:: SOURCE DATA ::
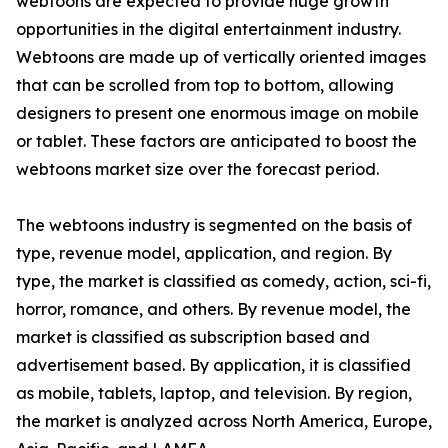
webtoons are expected to provide huge growth
opportunities in the digital entertainment industry.
Webtoons are made up of vertically oriented images
that can be scrolled from top to bottom, allowing
designers to present one enormous image on mobile
or tablet. These factors are anticipated to boost the
webtoons market size over the forecast period.
The webtoons industry is segmented on the basis of
type, revenue model, application, and region. By
type, the market is classified as comedy, action, sci-fi,
horror, romance, and others. By revenue model, the
market is classified as subscription based and
advertisement based. By application, it is classified
as mobile, tablets, laptop, and television. By region,
the market is analyzed across North America, Europe,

:: YOUR OBJECTIVE ::
Write out the lines of the listing from the one with "designers to present" to the very end, inclusive, exactly as they appear and with nothing added.

:: ANSWER TO THIS EXERCISE ::
designers to present one enormous image on mobile
or tablet. These factors are anticipated to boost the
webtoons market size over the forecast period.
The webtoons industry is segmented on the basis of
type, revenue model, application, and region. By
type, the market is classified as comedy, action, sci-fi,
horror, romance, and others. By revenue model, the
market is classified as subscription based and
advertisement based. By application, it is classified
as mobile, tablets, laptop, and television. By region,
the market is analyzed across North America, Europe,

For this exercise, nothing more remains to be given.